Ideally, the information so gathered, will allow you to quickly prepare a range of specific tasks for each of the following strategic areas;

1) Customer/Client Acquisition and Retention Strategies
2) People Acquisition and People Management Strategies
3) Resource Acquisition and Resource Management Strategies
4) Organisation Capability and Organisation Structure Strategies
5) Financial and Capital Management Strategies
6) Legal and Regulatory Compliance Strategies
7) Public Relations and Stakeholder Communication Strategies.

Once the full range of tasks has been identified for each of the strategic areas it is an easy matter to complete the third of the processes involved. That is the placing of timelines, costs or budgets, and responsibility for completion of each task to an individual or a team, against each specific task.

When this is completed your new business strategy is ready to be pulled together, documented, disseminated and put into action.

Do you have a strategic plan for your business?

If so, is it time you reviewed it and looked at it from a new angle?

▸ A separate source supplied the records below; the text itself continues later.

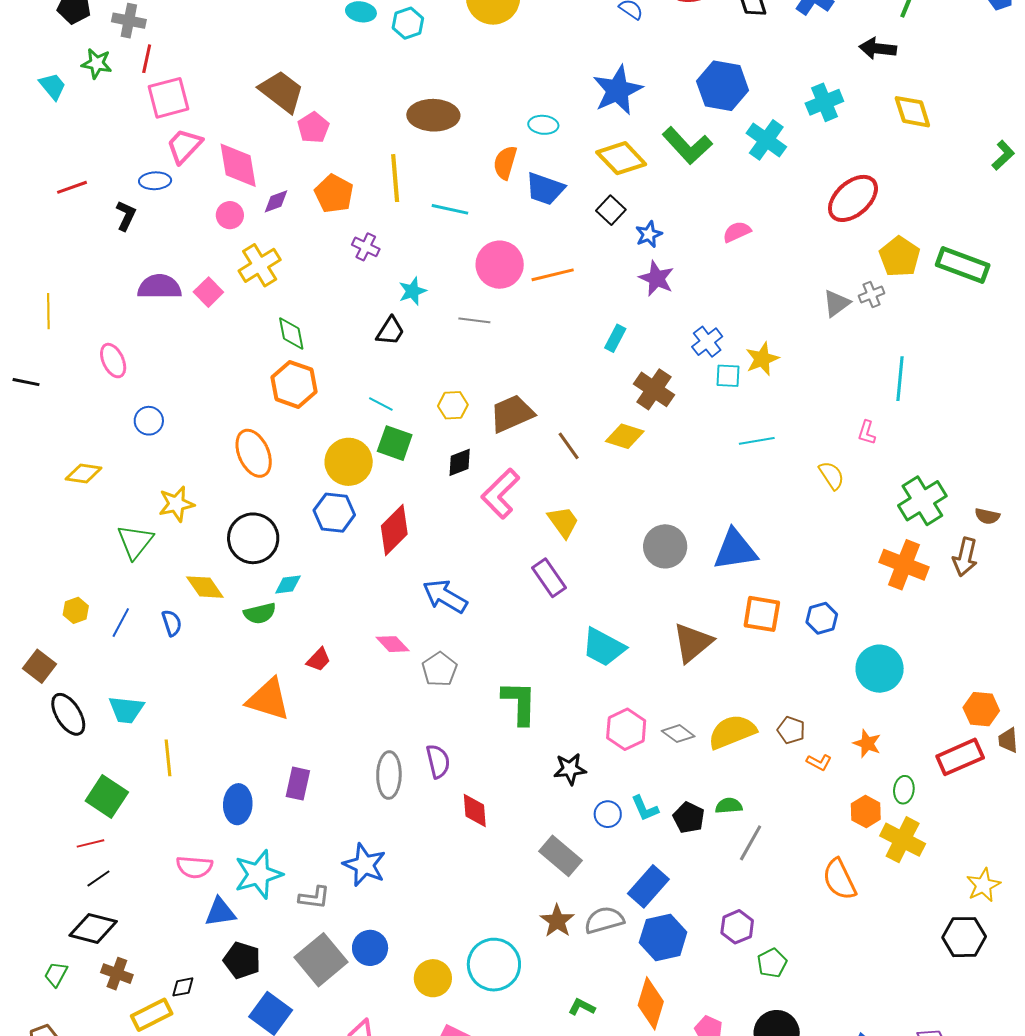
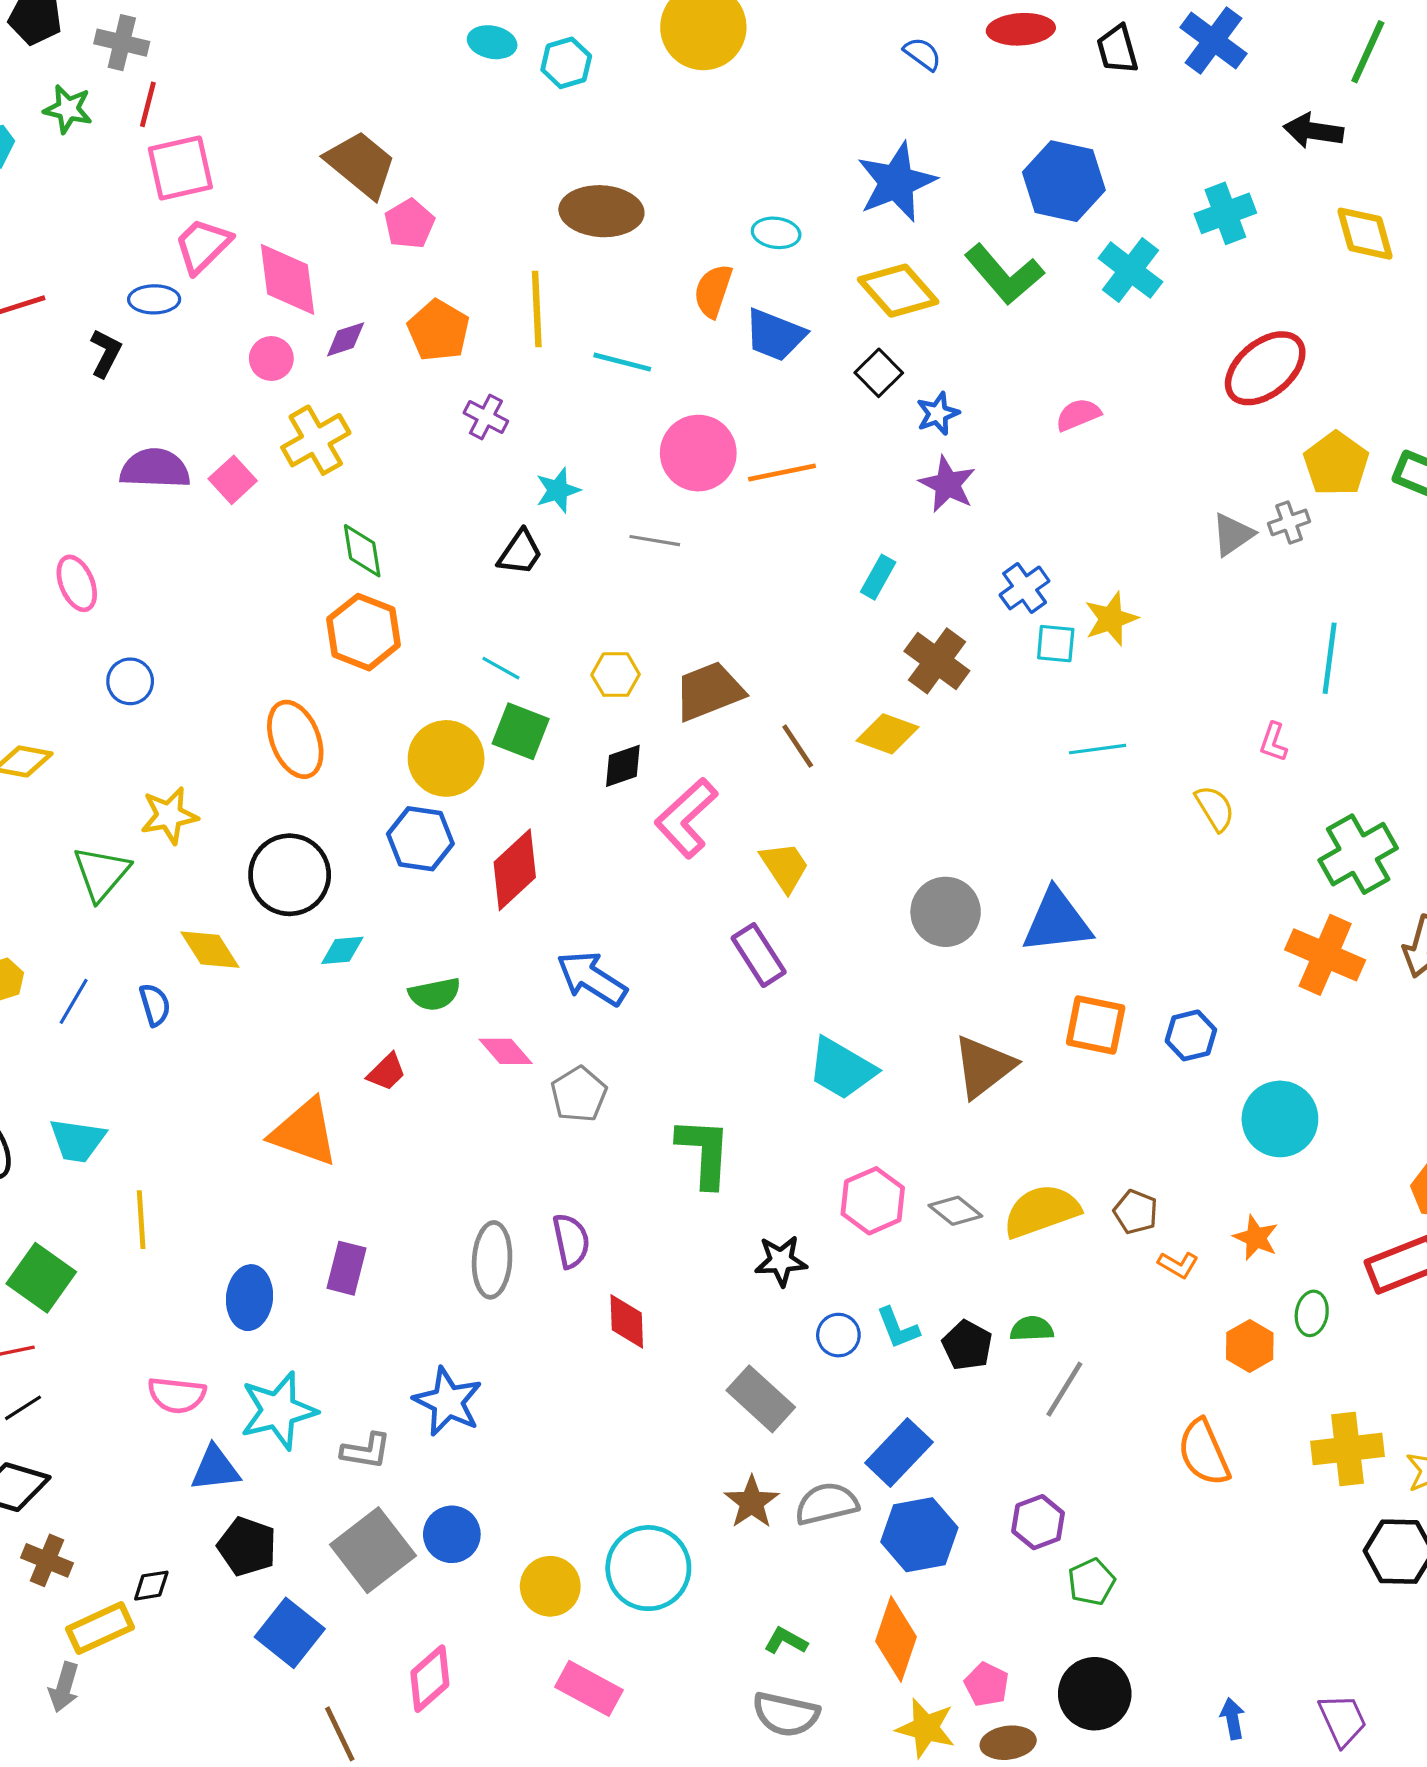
green semicircle: (260, 613) -> (435, 994), moved
yellow cross: (903, 840) -> (1348, 1449), moved, turned -36

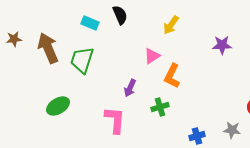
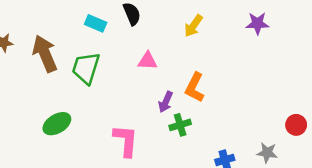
purple star: (222, 45) -> (257, 23), moved
pink triangle: (152, 56) -> (148, 61), moved, turned 36
purple arrow: (130, 88) -> (166, 102), moved

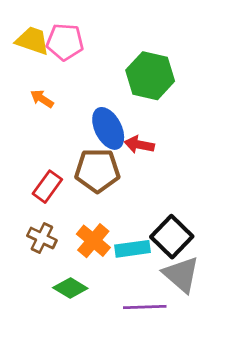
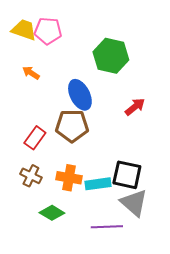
red arrow: (139, 145) -> (135, 107), moved, turned 130
black square: (172, 237) -> (127, 175), turned -32
orange cross: (93, 241) -> (69, 178), turned -30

If not, will this article provide you with the impetus to create one and run your business within its structured boundaries?

Tuesday, July 7, 2009

Opportunity for meeting SME Online needs.

This blog is based on personal experience over the last three weeks. It may provide an eye opener for those who are technically savy and can't for the life of themselves understand why any SME business would resist fully embracing the internet age.

Having taken my own business online over the last three weeks, I now understand more clearly why many SME businesses do not fully embrace the internet and take advantage of all that it offers to them as business owners.

I found that the work involved for anyone who wants to do it themselves is quite considerable, and that is only what is necessary to establish a low level base for a future bells and whistles platform, once sufficient experience in the online business environment is obtained and the funds are available to go down that path.

The work included, but was not limited to, purchasing a domain name, building a complete website, setting up e-mail accounts in the new domain, constructing a comprehensive profile on LinkedIn, signing up for Skype and configuring that system to operate in a personal computing environment, incorporating all Skype add-ons, signing up for a blogging service and setting it up to operate in conjunction with the website, taking and incorporating digital photographs into the website, Skype and LinkedIn, sourcing an online design company to design a company logo for the website and for other electronic forums and then incorporating same where required, selecting and configuring an on-line CRM package, selecting and configuring an e-mail marketing package, and creating a newletter template.

The hours allocated to the tasks listed exceeded three full working weeks and there are still a few small corrections and tweeks which need to be made to finalise the first stage of getting our consultancy business online.

The $ cost involved was minimal, less than $500.00 all up, but without 20 years of computing experience, and significant exposure to online business through other activities, it would not have been possible without calling in specialists to do most if not all of the work.

I would hazard a guess that the cost for a SME business owner to outsource all of the necessary work would see a cost of at least 10 times and up to 20 times what I incurred being charged for all of the work involved.

Having to project managing the exercise would also cause a lot of hassle for the business owner and it would be unlikely that the same result could be achieved within three weeks from first deciding to take a business online if most of the work was outsourced.

Understanding just how busy most business owners are on a daily basis, and how tight cash flow can be especially in difficult economic conditions, I now have a clear understanding of why so many SME businesses have not embraced technologies which we all know they should be embracing.

Perhaps their exists a great opportunity for an IT company to put all of the required elements in one box, include clear instructions, and get it out into the market at a price which would encourage a high volume uptake of the offering.